▸ **TASK GOAL**:
A faithful transcription of all the data, images excluded, is the required answer.

▸ **DATA SECTION**:
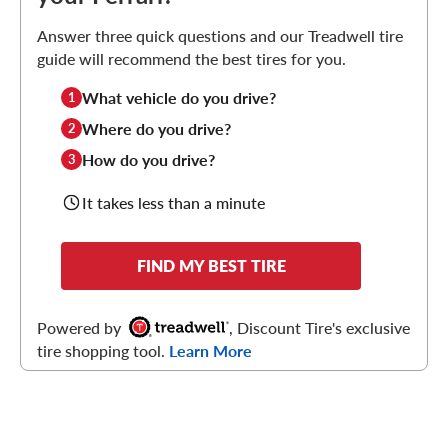
Answer three quick questions and our Treadwell tire
guide will recommend the best tires for you.
What vehicle do you drive?
1
Where do you drive?
2
How do you drive?
3
It takes less than a minute
FIND MY BEST TIRE
Powered by
, Discount Tire's exclusive
tire shopping tool.
Learn More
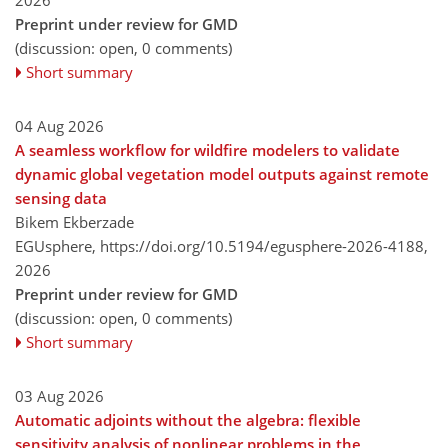
Preprint under review for GMD
(discussion: open, 0 comments)
Short summary
04 Aug 2026
A seamless workflow for wildfire modelers to validate
dynamic global vegetation model outputs against remote
sensing data
Bikem Ekberzade
EGUsphere,
https://doi.org/10.5194/egusphere-2026-4188,
2026
Preprint under review for GMD
(discussion: open, 0 comments)
Short summary
03 Aug 2026
Automatic adjoints without the algebra: flexible
sensitivity analysis of nonlinear problems in the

▸ **SOLUTION TO THIS EXERCISE**:
Answer three quick questions and our Treadwell tire
guide will recommend the best tires for you.
What vehicle do you drive?
1
Where do you drive?
2
How do you drive?
3
It takes less than a minute
FIND MY BEST TIRE
Powered by
, Discount Tire's exclusive
tire shopping tool.
Learn More
Preprint under review for GMD
(discussion: open, 0 comments)
Short summary
04 Aug 2026
A seamless workflow for wildfire modelers to validate
dynamic global vegetation model outputs against remote
sensing data
Bikem Ekberzade
EGUsphere,
https://doi.org/10.5194/egusphere-2026-4188,
2026
Preprint under review for GMD
(discussion: open, 0 comments)
Short summary
03 Aug 2026
Automatic adjoints without the algebra: flexible
sensitivity analysis of nonlinear problems in the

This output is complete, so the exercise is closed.